Senede zilyet olan herkes senet üzerinde hak sahibi olacağından borçlunun bu kişilere yaptığı ödeme geçerli sayılmaktadır. Bu şekilde senede şeklen sahip olmayan kimselere yapılan ödemeler geçersizdir. Vadesi geldiğinde senede şeklen sahip olan kimselere yapılan –hile ve ağır kusur olmaksızın- ödemeler karşılığında senedin alınması borçluyu borçtan kurtarmaktadır.
Borçlunun Ödeme Yaparken İyiniyetli Olması Tek Başına Onu Borçtan Kurtarmaz
Kıymetli Evrak ve Borçlar Hukuku arasındaki en temel farklılıklardan biri unsurda çıkmaktadır. Türk Borçlar Kanunu m.186’ da ‘Borçlu, alacağın devredildiği, devreden veya devralan tarafından kendisine bildirilmemişse, önceki alacaklıya; alacak birkaç kez devredilmişse, son devralan yerine önceki devralanlardan birine iyiniyetle ifada bulunarak borcundan kurtulur’
Hükmü bulunmaktadır. Fakat bu hüküm Kıymetli Evrak Hukukunda mevcut değildir. TTK’da iyiniyet kavramı yerine m.646’da ‘hile veya ağır kusur.’ Kavramı kullanılmaktadır. Kıymetli Evrakta borçlu sırf iyiniyetli olduğunu düşündüğü birine ödeme yaparsa yaptığı ödeme geçersiz sayılmamaktadır. Bu hükmün sebebi senet alacaklarını, ticari güveni ve piyasa güvenliğini sağlamaktır.
Özel Düzenleme
Türk Ticaret Kanunu m.646 hükmü dışında kıymetli evraklardan bono ve poliçe hakkında yapılan ödemelerle ilgili olarak TTK m.710’da özel bir düzenleme bulunmaktadır.
Vadeden önce ve vadesinde ödeme
MADDE 710-
(1) Poliçenin hamili, vadeden önce ödemeyi kabulle yükümlü değildir.
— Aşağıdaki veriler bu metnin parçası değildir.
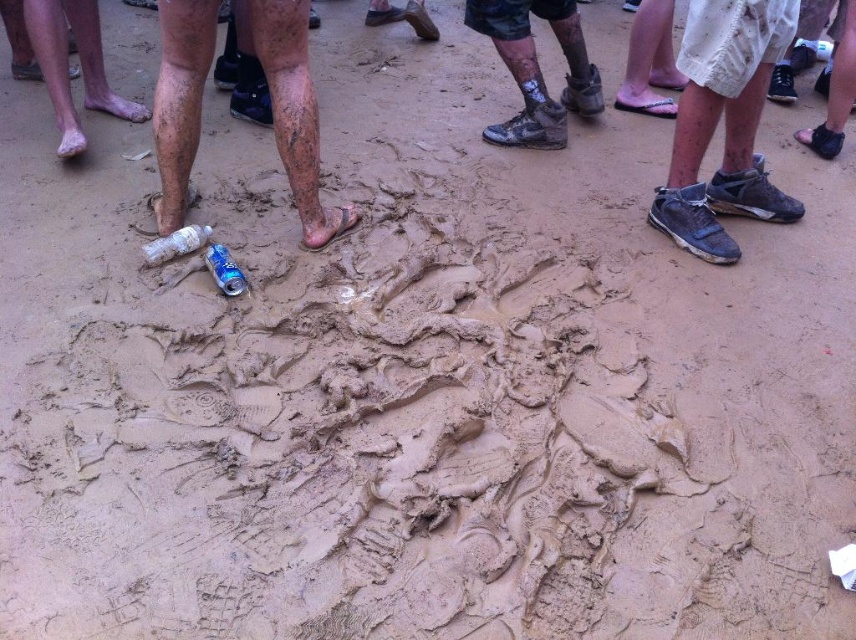 Does muddy skin legs at lower center appear under blue metallic can at center?

Actually, muddy skin legs at lower center is above blue metallic can at center.

Consider the image. Does muddy skin legs at lower center have a larger size compared to blue metallic can at center?

Correct, muddy skin legs at lower center is larger in size than blue metallic can at center.

Who is more distant from viewer, (270,88) or (212,259)?

Point (270,88)

I want to click on muddy skin legs at lower center, so click(295, 113).

Is dirty gray sneakers at lower right above muddy skin legs at lower center?

Yes.

This screenshot has height=640, width=856. What are the coordinates of `dirty gray sneakers at lower right` in the screenshot? It's located at (724, 124).

Is bare skin at lower left behind blue metallic can at center?

Yes, bare skin at lower left is further from the viewer.

Locate an element on the screen. The width and height of the screenshot is (856, 640). bare skin at lower left is located at coordinates (67, 67).

You are a GUI agent. You are given a task and a screenshot of the screen. Output one action in this format:
    pyautogui.click(x=<x>, y=<y>)
    Task: Click on the bare skin at lower left
    The width and height of the screenshot is (856, 640).
    Given the screenshot: What is the action you would take?
    pyautogui.click(x=67, y=67) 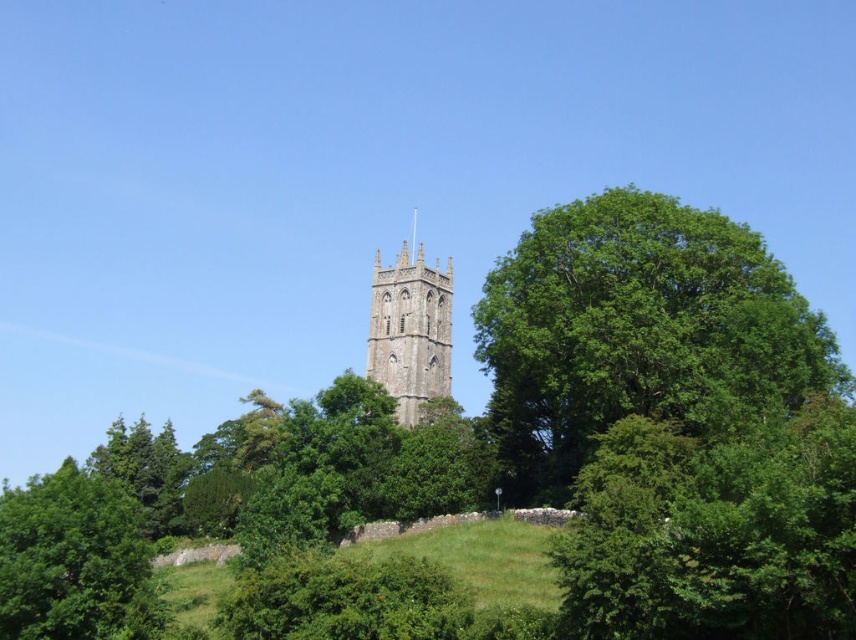 Question: Is green leafy tree at right to the right of stone tower at center from the viewer's perspective?

Choices:
 (A) yes
 (B) no

Answer: (A)

Question: Which point is farther from the camera taking this photo?

Choices:
 (A) (123, 557)
 (B) (438, 304)
 (C) (696, 428)

Answer: (B)

Question: Which point is farther to the camera?

Choices:
 (A) (483, 346)
 (B) (123, 566)

Answer: (A)

Question: Does green leafy tree at lower left have a lesser width compared to stone tower at center?

Choices:
 (A) no
 (B) yes

Answer: (A)

Question: Observing the image, what is the correct spatial positioning of green leafy tree at right in reference to stone tower at center?

Choices:
 (A) left
 (B) right

Answer: (B)

Question: Which object appears closest to the camera in this image?

Choices:
 (A) green leafy tree at right
 (B) stone tower at center

Answer: (A) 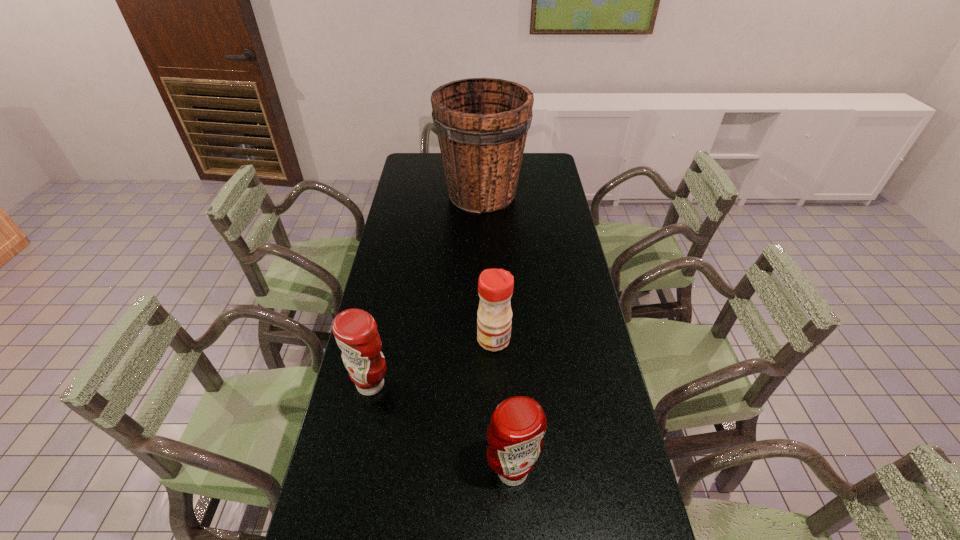 Locate an element on the screen. This screenshot has height=540, width=960. empty location between the leftmost condiment and the tallest object is located at coordinates (426, 289).

Point out which object is positioned as the nearest to the leftmost object. Please provide its 2D coordinates. Your answer should be formatted as a tuple, i.e. [(x, y)], where the tuple contains the x and y coordinates of a point satisfying the conditions above.

[(495, 286)]

Choose which object is the second nearest neighbor to the leftmost object. Please provide its 2D coordinates. Your answer should be formatted as a tuple, i.e. [(x, y)], where the tuple contains the x and y coordinates of a point satisfying the conditions above.

[(518, 424)]

Find the location of a particular element. This screenshot has width=960, height=540. condiment identified as the third closest to the tallest object is located at coordinates (518, 424).

This screenshot has height=540, width=960. Identify the location of the closest condiment to the farthest object. (495, 286).

Identify the location of vacant area that satisfies the following two spatial constraints: 1. on the back side of the farthest condiment; 2. on the left side of the leftmost condiment. (380, 340). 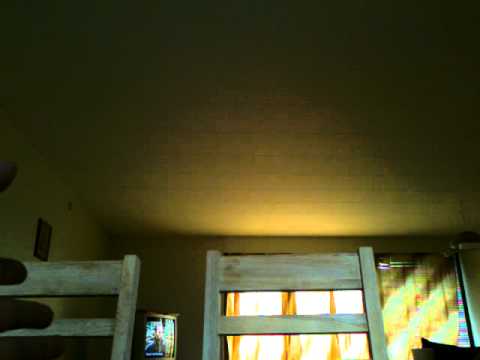 The width and height of the screenshot is (480, 360). What are the coordinates of `frame` in the screenshot? It's located at (45, 246). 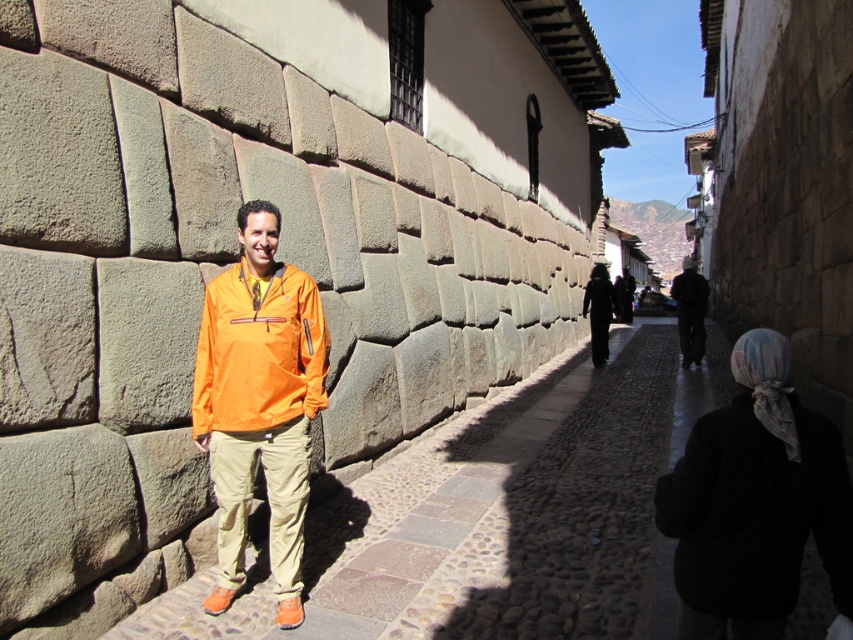 Question: Which point appears farthest from the camera in this image?

Choices:
 (A) (695, 337)
 (B) (776, 524)
 (C) (271, 554)

Answer: (A)

Question: Which object is closer to the camera taking this photo?

Choices:
 (A) dark gray wool coat at center
 (B) cobblestone pavement at center
 (C) orange fabric jacket at center

Answer: (B)

Question: Observing the image, what is the correct spatial positioning of black fabric headscarf at lower right in reference to orange fabric jacket at center?

Choices:
 (A) right
 (B) left

Answer: (A)

Question: Can you confirm if cobblestone pavement at center is smaller than matte orange jacket at center?

Choices:
 (A) yes
 (B) no

Answer: (B)

Question: Does cobblestone pavement at center come behind matte orange jacket at center?

Choices:
 (A) no
 (B) yes

Answer: (A)

Question: Which object appears farthest from the camera in this image?

Choices:
 (A) dark gray wool coat at center
 (B) orange fabric jacket at center

Answer: (A) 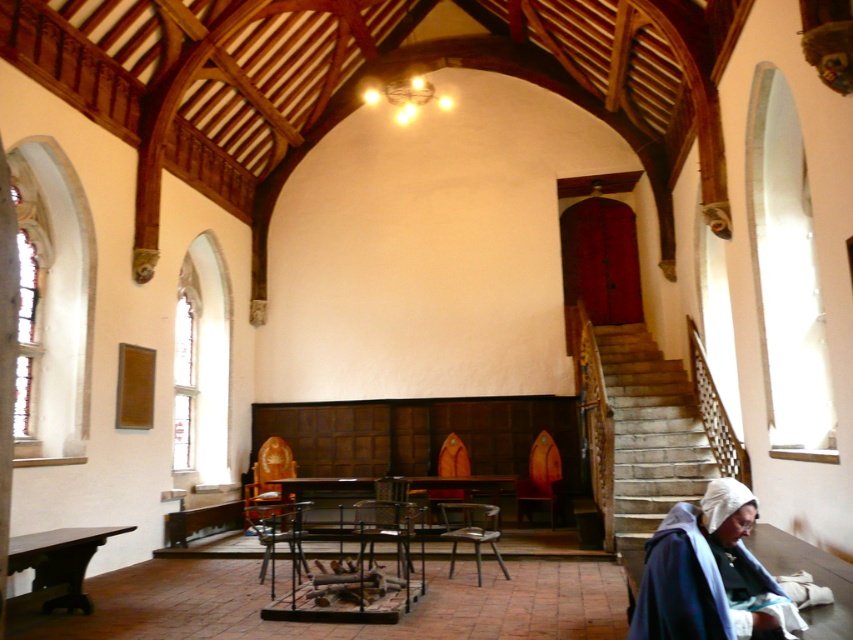 You are an architect visiting this historic building and need to place a large sculpture that requires a space larger than the wooden table at center. Can the wooden staircase at right accommodate the sculpture?

The wooden staircase at right is bigger than the wooden table at center, so it can accommodate the sculpture.

From the picture: You are standing at the entrance of this historic building and notice both the wooden staircase at right and the dark blue woolen robe at lower right. Which object is positioned further to the right from your viewpoint?

The wooden staircase at right is positioned further to the right than the dark blue woolen robe at lower right. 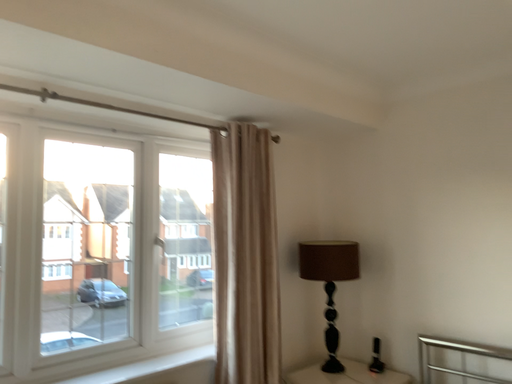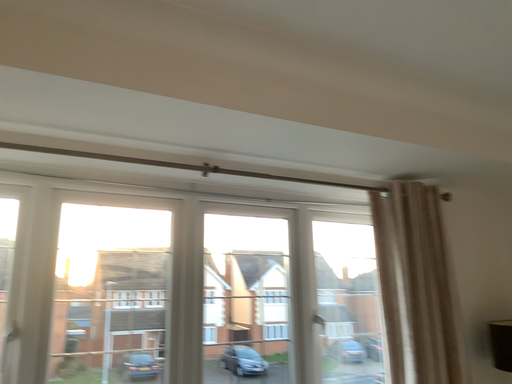 Question: How did the camera likely rotate when shooting the video?

Choices:
 (A) rotated left
 (B) rotated right

Answer: (A) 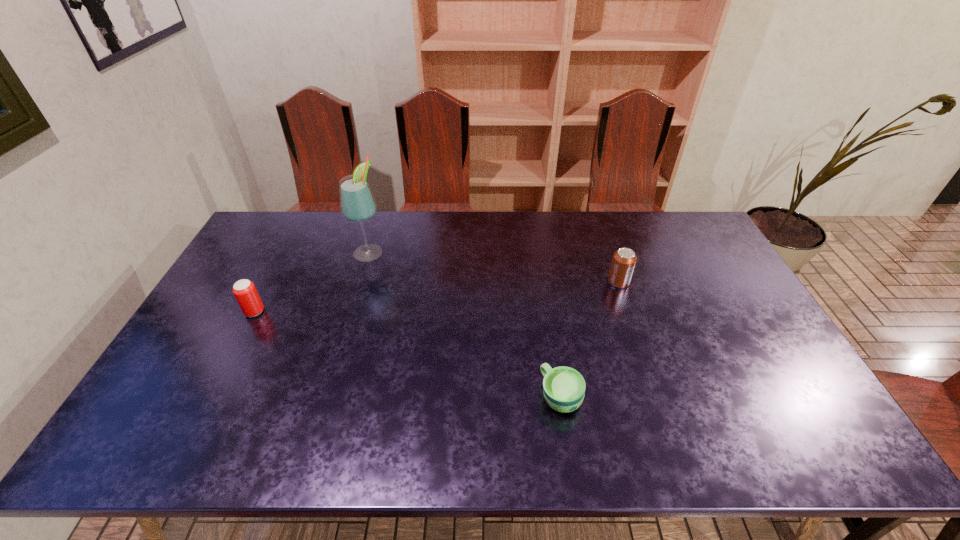 Image resolution: width=960 pixels, height=540 pixels. In order to click on the third closest object to the shortest object in this screenshot , I will do `click(244, 290)`.

Image resolution: width=960 pixels, height=540 pixels. What are the coordinates of `free location that satisfies the following two spatial constraints: 1. on the front side of the shortest object; 2. on the right side of the leftmost object` in the screenshot? It's located at (210, 397). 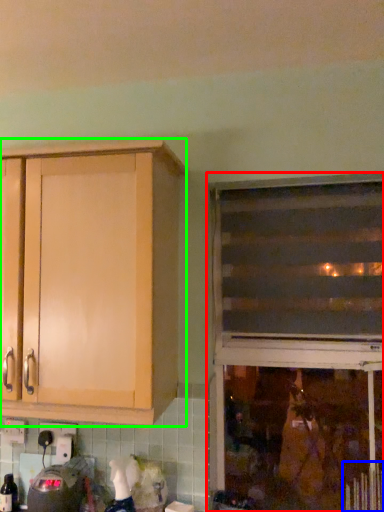 Question: Which is farther away from window (highlighted by a red box)? radiator (highlighted by a blue box) or cabinetry (highlighted by a green box)?

Choices:
 (A) radiator
 (B) cabinetry

Answer: (B) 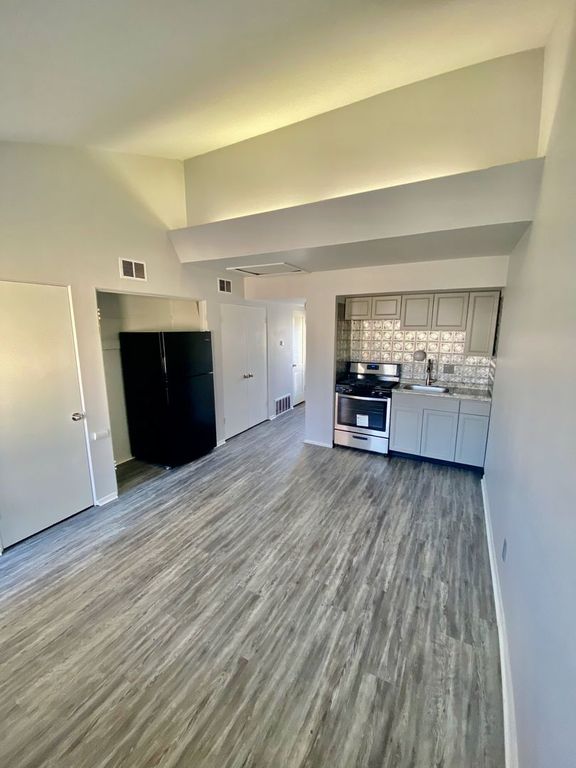 What are the coordinates of `attach door` in the screenshot? It's located at (275, 272). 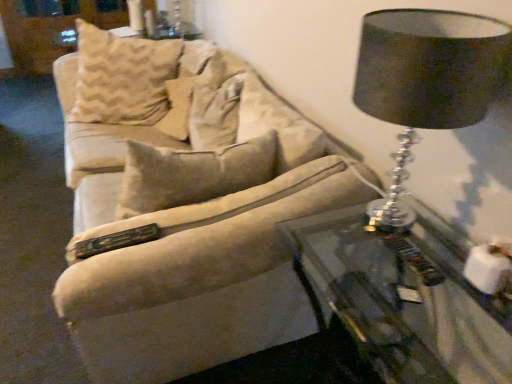 Question: Is black fabric lampshade at upper right bigger than beige fabric pillow at center?

Choices:
 (A) yes
 (B) no

Answer: (B)

Question: Is black fabric lampshade at upper right next to beige fabric pillow at center and touching it?

Choices:
 (A) yes
 (B) no

Answer: (B)

Question: Is black fabric lampshade at upper right smaller than beige fabric pillow at center?

Choices:
 (A) no
 (B) yes

Answer: (B)

Question: From the image's perspective, is black fabric lampshade at upper right on beige fabric pillow at center?

Choices:
 (A) no
 (B) yes

Answer: (A)

Question: Is the depth of black fabric lampshade at upper right greater than that of beige fabric pillow at center?

Choices:
 (A) no
 (B) yes

Answer: (A)

Question: Considering the relative sizes of black fabric lampshade at upper right and beige fabric pillow at center in the image provided, is black fabric lampshade at upper right wider than beige fabric pillow at center?

Choices:
 (A) yes
 (B) no

Answer: (B)

Question: Can you confirm if transparent glass table at lower right is bigger than beige fabric pillow at center?

Choices:
 (A) no
 (B) yes

Answer: (B)

Question: Can you confirm if transparent glass table at lower right is taller than beige fabric pillow at center?

Choices:
 (A) no
 (B) yes

Answer: (B)

Question: Does transparent glass table at lower right have a lesser height compared to beige fabric pillow at center?

Choices:
 (A) no
 (B) yes

Answer: (A)

Question: Is the depth of transparent glass table at lower right less than that of beige fabric pillow at center?

Choices:
 (A) yes
 (B) no

Answer: (A)

Question: Can you confirm if transparent glass table at lower right is smaller than beige fabric pillow at center?

Choices:
 (A) no
 (B) yes

Answer: (A)

Question: Is transparent glass table at lower right positioned with its back to beige fabric pillow at center?

Choices:
 (A) yes
 (B) no

Answer: (B)

Question: Is beige fabric pillow at center facing towards white fabric dresser at upper left?

Choices:
 (A) yes
 (B) no

Answer: (B) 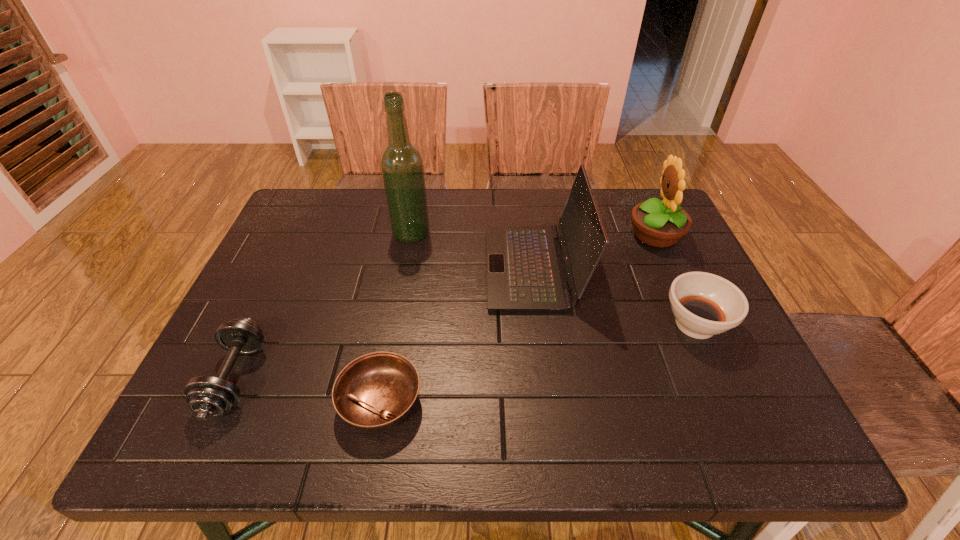 Image resolution: width=960 pixels, height=540 pixels. I want to click on free point between the taller soup bowl and the dumbbell, so click(466, 352).

I want to click on free spot between the sunflower and the leftmost object, so click(445, 307).

You are a GUI agent. You are given a task and a screenshot of the screen. Output one action in this format:
    pyautogui.click(x=<x>, y=<y>)
    Task: Click on the closest object to the laptop computer
    
    Given the screenshot: What is the action you would take?
    pyautogui.click(x=704, y=304)

Where is `object that is the fifth closest to the sunflower`? The height and width of the screenshot is (540, 960). object that is the fifth closest to the sunflower is located at coordinates (207, 396).

The width and height of the screenshot is (960, 540). What are the coordinates of `free space that satisfies the following two spatial constraints: 1. on the back side of the nearer soup bowl; 2. on the left side of the liquor` in the screenshot? It's located at (411, 233).

At what (x,y) coordinates should I click in order to perform the action: click on free space that satisfies the following two spatial constraints: 1. on the screen of the laptop computer; 2. on the back side of the taller soup bowl. Please return your answer as a coordinate pair (x, y). The height and width of the screenshot is (540, 960). Looking at the image, I should click on (540, 325).

At what (x,y) coordinates should I click in order to perform the action: click on free spot that satisfies the following two spatial constraints: 1. on the back side of the liquor; 2. on the left side of the left soup bowl. Please return your answer as a coordinate pair (x, y). Looking at the image, I should click on (411, 233).

At what (x,y) coordinates should I click in order to perform the action: click on vacant space that satisfies the following two spatial constraints: 1. on the back side of the left soup bowl; 2. on the left side of the farther soup bowl. Please return your answer as a coordinate pair (x, y). This screenshot has height=540, width=960. Looking at the image, I should click on 395,325. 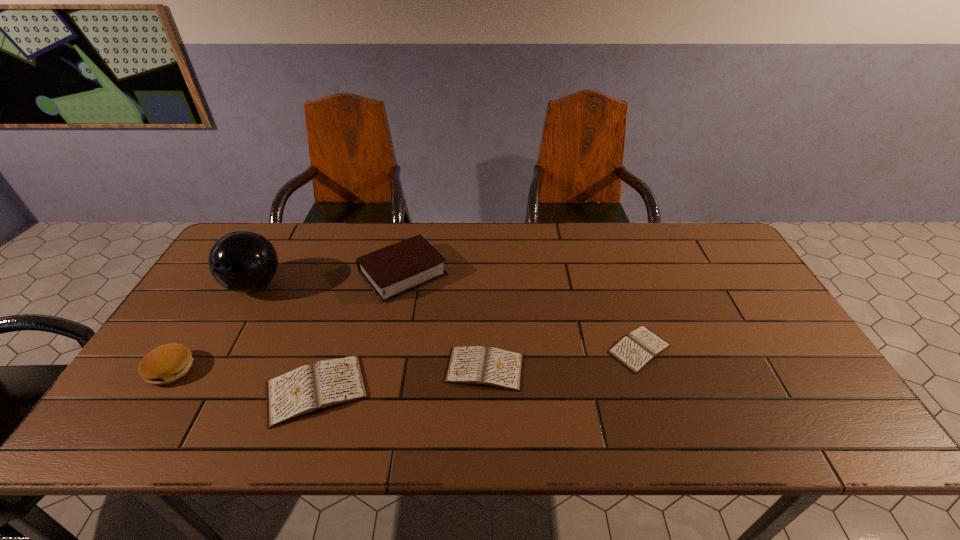 Find the location of `object that is positioned at the far left corner`. object that is positioned at the far left corner is located at coordinates (242, 261).

Where is `object present at the near left corner`? This screenshot has width=960, height=540. object present at the near left corner is located at coordinates (165, 364).

The image size is (960, 540). In the image, there is a desktop. In order to click on blank space at the far edge in this screenshot , I will do `click(373, 240)`.

What are the coordinates of `vacant point at the left edge` in the screenshot? It's located at (232, 329).

Locate an element on the screen. This screenshot has width=960, height=540. free space at the right edge is located at coordinates (760, 340).

In the image, there is a desktop. At what (x,y) coordinates should I click in order to perform the action: click on vacant space at the far left corner. Please return your answer as a coordinate pair (x, y). This screenshot has height=540, width=960. Looking at the image, I should click on (245, 226).

The height and width of the screenshot is (540, 960). What are the coordinates of `vacant space at the far right corner of the desktop` in the screenshot? It's located at (693, 254).

In order to click on free space that is in between the rightmost object and the Bible in this screenshot , I will do `click(521, 311)`.

At what (x,y) coordinates should I click in order to perform the action: click on empty space that is in between the second tallest diary and the shortest object. Please return your answer as a coordinate pair (x, y). Looking at the image, I should click on [x=563, y=359].

Find the location of `vacant area that lies between the Bible and the tallest object`. vacant area that lies between the Bible and the tallest object is located at coordinates (329, 279).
(2) Vadeden önce ödeyen muhatap, bundan doğacak tehlike kendisine ait olmak üzere hareket etmiş olur.
(3) Hile veya ağır bir kusuru bulunmadıkça poliçeyi vadesinde ödeyen kişi borcundan kurtulur. Ödeyen kişi, cirolar arasında düzenli bir teselsülün bulunup bulunmadığını incelemekle yükümlü ise de cirantaların imzalarının geçerliliğini araştırmak zorunda değildir.
Kıymetli Evrakın Devri Nasıl Olur?
Kıymetli evraklar devredilebilir senetlerdir. Yani senetteki hak sahibinin hakkını üçüncü kişilere devredebilmesi mümkündür. Fakat kıymetli evrakın türüne göre devrin nasıl yapıldığı hususu değişiklik göstermektedir. Devir türlerine göre nama(ada), emre(belirli bir kişinin emrine) veya hamiline yazılı olarak üçüncü kişilere devredilebilirler. TTK m.647 kanun hükmü uyarınca ‘emre yazılı senetlerde ciroya, nama yazılı senetlerde yazılı bir devir beyanına da gerek vardır. Bu beyan kıymetli evrakın veya ayrı bir kâğıdın üzerine yazılabilir’ hangi türün ne şekilde devredilebileceği düzenlenmiştir. Mülkiyet veya sınırlı bir ayni hak kurulması amacıyla kıymetli evrakın devri için her hâlde senet üzerindeki zilyetliğin devri şarttır. Her devir şeklinde artı olarak mutlaka senedin devri de şarttır.